> **Exercise**
Would you give the number of lines below in which the string "empresas" appears? Nothing else is needed.

> **The data**
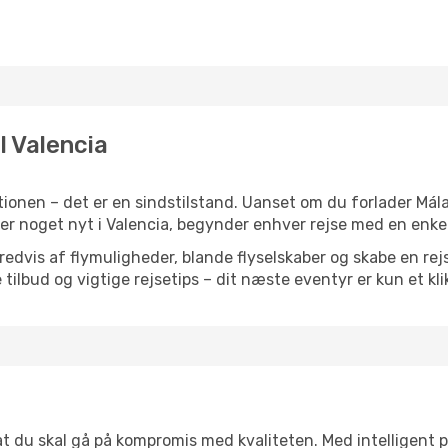
l Valencia
ionen – det er en sindstilstand. Uanset om du forlader Mál
 eller noget nyt i Valencia, begynder enhver rejse med en enke
vis af flymuligheder, blande flyselskaber og skabe en rejsepl
tilbud og vigtige rejsetips – dit næste eventyr er kun et kli
 at du skal gå på kompromis med kvaliteten. Med intelligent 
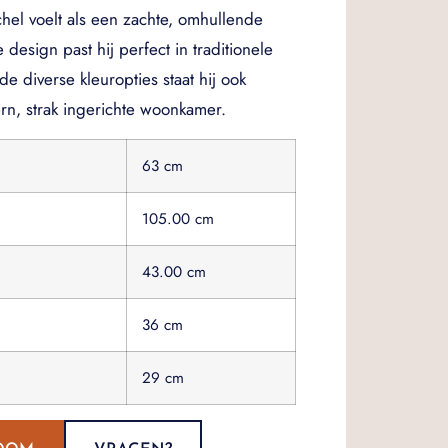
el voelt als een zachte, omhullende
 design past hij perfect in traditionele
de diverse kleuropties staat hij ook
rn, strak ingerichte woonkamer.
63 cm
105.00
cm
43.00
cm
36 cm
29 cm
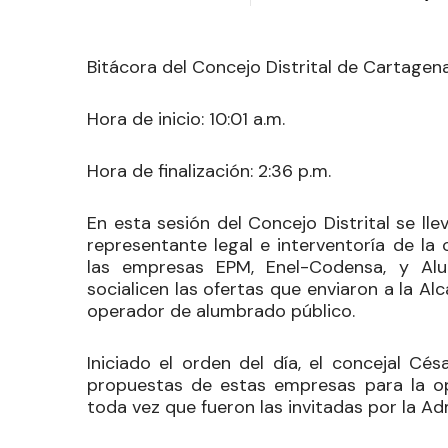
Bitácora del Concejo Distrital de Cartagen
Hora de inicio:
10:01 a.m.
Hora de finalización:
2:36 p.m.
En esta sesión del Concejo Distrital se lle
representante legal e interventoría de la
las empresas EPM, Enel-Codensa, y Alu
socialicen las ofertas que enviaron a la A
operador de alumbrado público.
Iniciado el orden del día, el concejal
Césa
propuestas de estas empresas para la op
toda vez que fueron las invitadas por la Ad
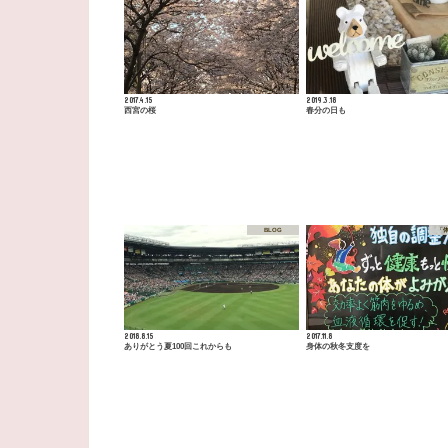
2017.4.15
2019.3.18
西宮の桜
春分の日も
BLOG
「
2018.8.15
2017.11.8
ありがとう夏100回これからも
身体の秋冬支度を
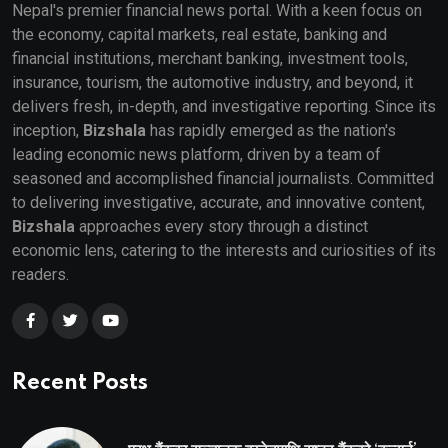
Nepal's premier financial news portal. With a keen focus on
the economy, capital markets, real estate, banking and
financial institutions, merchant banking, investment tools,
insurance, tourism, the automotive industry, and beyond, it
delivers fresh, in-depth, and investigative reporting. Since its
inception,
Bizshala
has rapidly emerged as the nation's
leading economic news platform, driven by a team of
seasoned and accomplished financial journalists. Committed
to delivering investigative, accurate, and innovative content,
Bizshala
approaches every story through a distinct
economic lens, catering to the interests and curiosities of its
readers.
Recent Posts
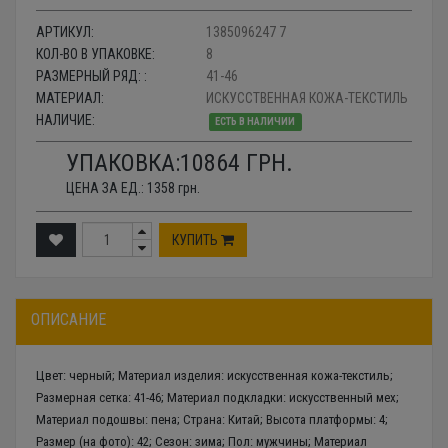
АРТИКУЛ:
1385096247 7
КОЛ-ВО В УПАКОВКЕ:
8
РАЗМЕРНЫЙ РЯД: :
41-46
МАТЕРИАЛ:
ИСКУССТВЕННАЯ КОЖА-ТЕКСТИЛЬ
НАЛИЧИЕ:
ЕСТЬ В НАЛИЧИИ
УПАКОВКА:
10864
ГРН.
ЦЕНА ЗА ЕД.:
1358
грн.
КУПИТЬ
ОПИСАНИЕ
Цвет: черный; Материал изделия: искусственная кожа-текстиль;
Размерная сетка: 41-46; Материал подкладки: искусственный мех;
Материал подошвы: пена; Страна: Китай; Высота платформы: 4;
Размер (на фото): 42; Сезон: зима; Пол: мужчины; Материал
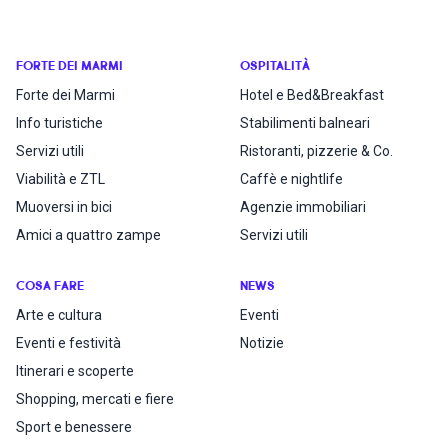
FORTE DEI MARMI
OSPITALITÀ
Forte dei Marmi
Hotel e Bed&Breakfast
Info turistiche
Stabilimenti balneari
Servizi utili
Ristoranti, pizzerie & Co.
Viabilità e ZTL
Caffè e nightlife
Muoversi in bici
Agenzie immobiliari
Amici a quattro zampe
Servizi utili
COSA FARE
NEWS
Arte e cultura
Eventi
Eventi e festività
Notizie
Itinerari e scoperte
Shopping, mercati e fiere
Sport e benessere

> **Answer section**
2